Add up the rated watts of devices you plan to run simultaneously to estimate your peak power load.

If you’ll use the AC, microwave, and TV at the same time, that could be:

  • Air conditioner: 3000 surge watts, 1500 running watts
  • Microwave: 1000 watts
  • TV: 500 watts

Your estimated peak load is 4500 watts.

Add a Safety Factor

As a rule of thumb, multiply your estimated peak watts by 1.2 to add a 20% safety cushion.

For our example above,

\(4500\ watts * 1.2 = 5400\ watts \)

Round up to choose a 5500W or larger generator.

This prevents overload while allowing for future electrical increases like added appliances.

Choose a Generator Sized for Your Peak Needs

You will need at least a 5500-watt generator to handle the peak demand comfortably.

Solar Generators For RVs

Solar generator on grass at the campground

Solar generators are an emerging option for RV power supply. They utilize solar panels, batteries, and inverters to generate renewable energy

Here’s an overview:

  • Solar panels capture energy from the sun to generate electricity, converting it to 12V DC.
  • A charge controller regulates solar panel output to charge the batteries safely.
  • Batteries store electricity generated from the sun in battery banks. Lithium batteries are common.
  • Inverters convert 12V DC current into 120V AC power like a home outlet for appliances. Pure sine wave inverters offer clean electricity.
  • Displays and apps show battery levels, wattage usage, and other system info.

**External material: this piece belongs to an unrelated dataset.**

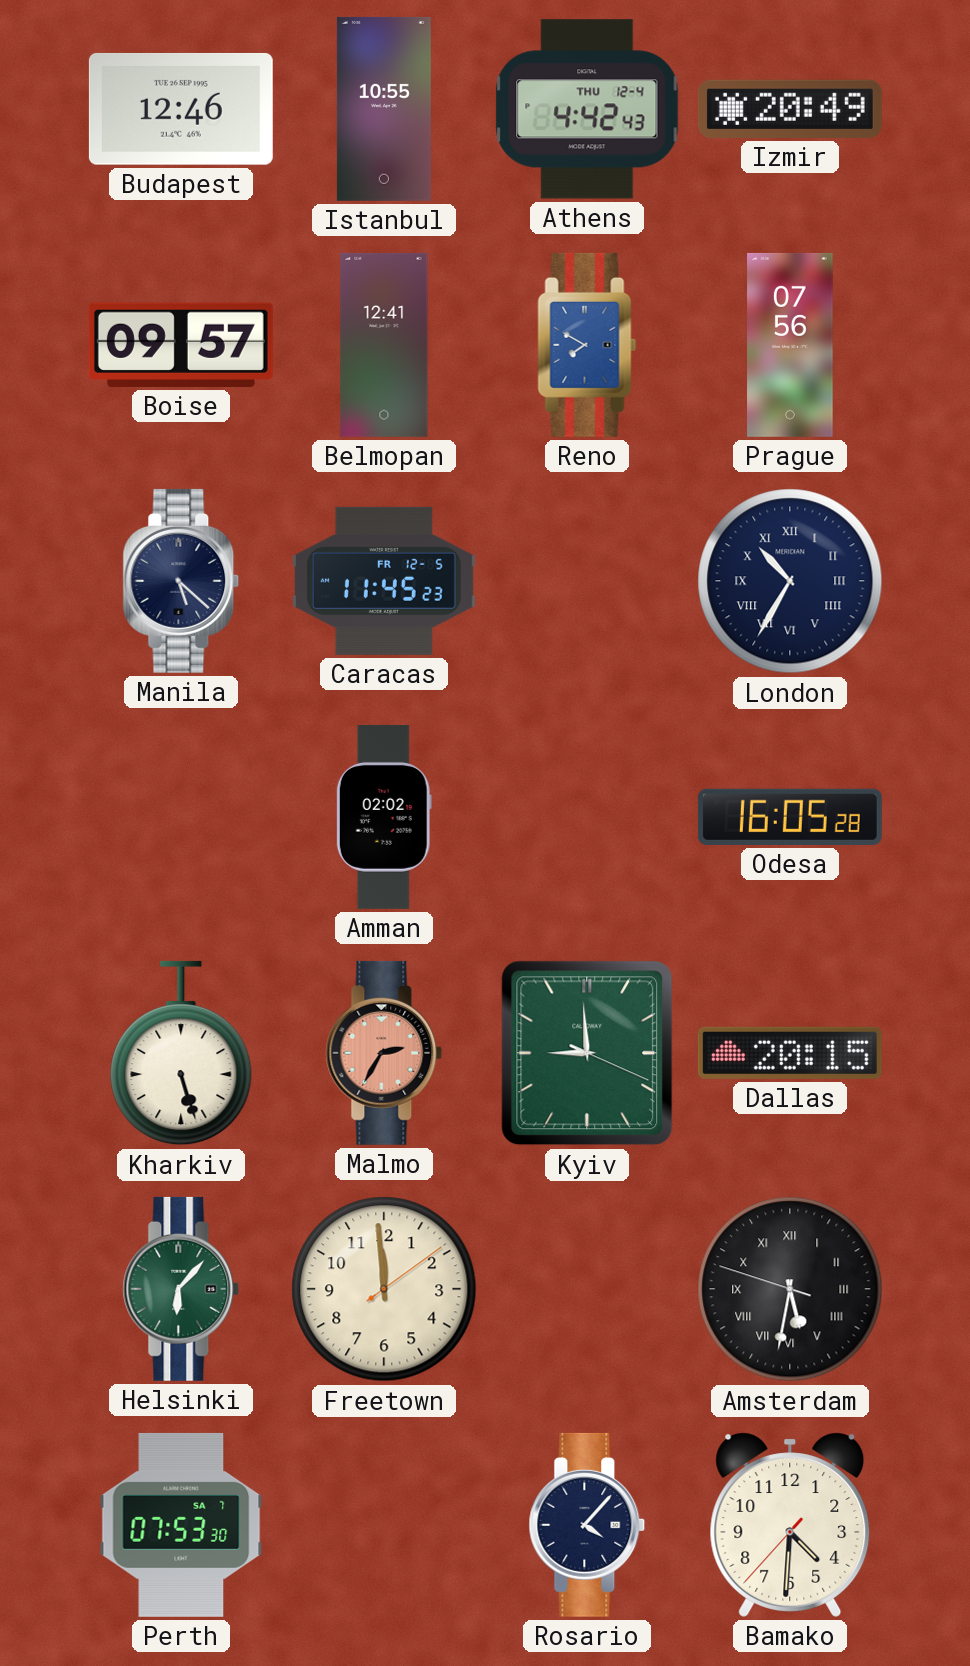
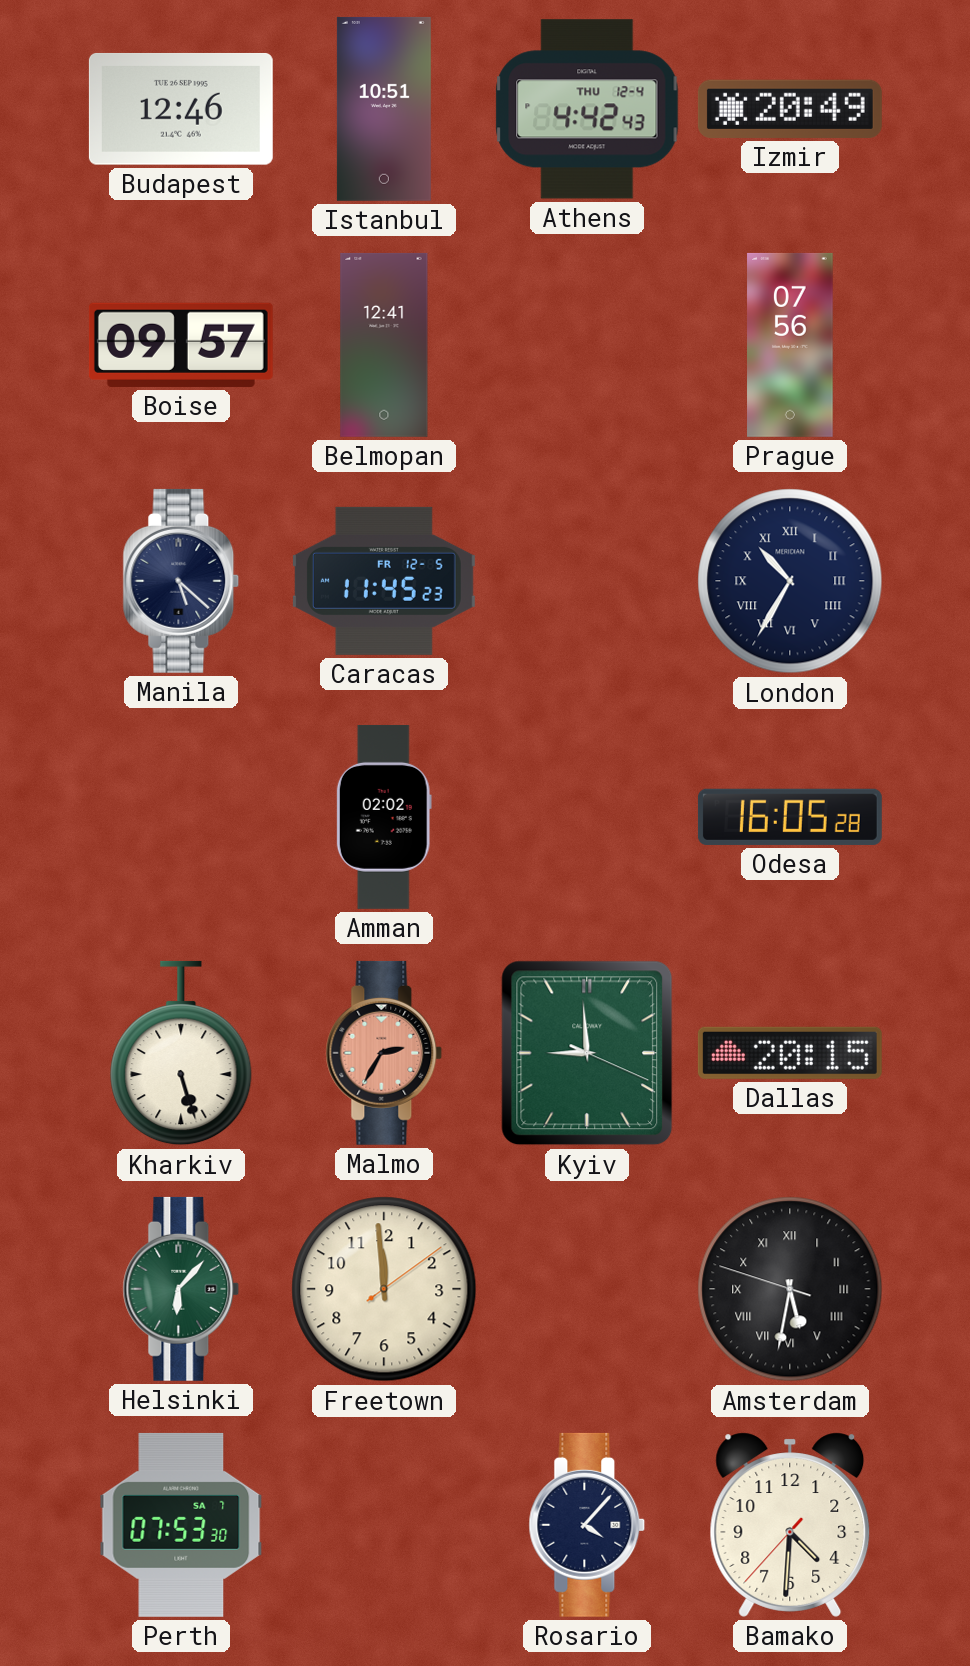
Istanbul: 10:55 -> 10:51
Reno: 7:50 -> none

Larger units have a capacity exceeding 2000 watt-hours and rival small gas generators. Expandable batteries and solar panels boost capacity.

Solar generators provide silent, eco-friendly power but rely on sufficient sunlight. Cloudy weather can limit solar recharging.

Pros and Cons of Solar Generators

Solar generators can be a viable option for powering RVs in certain situations, but they may not be the best choice for all RVers. Some key pros of solar generators include:

  • Silent Operation – No engine noise since they’re powered by the sun.
  • Eco-Friendly – No emissions.
  • Off-grid Capable – Can recharge via solar or shore power.
  • Safe – No carbon monoxide risk when used indoors.

However, solar generators also have some downsides for RV use:

  • Expensive Initial Cost – But can pay off long term.
  • Limited Peak Capacity – Hard to run high-draw appliances like ACs.
  • Charging Dependent on the Sun – Need good weather and sunlight exposure.

When Are Solar Generators Best for RVs?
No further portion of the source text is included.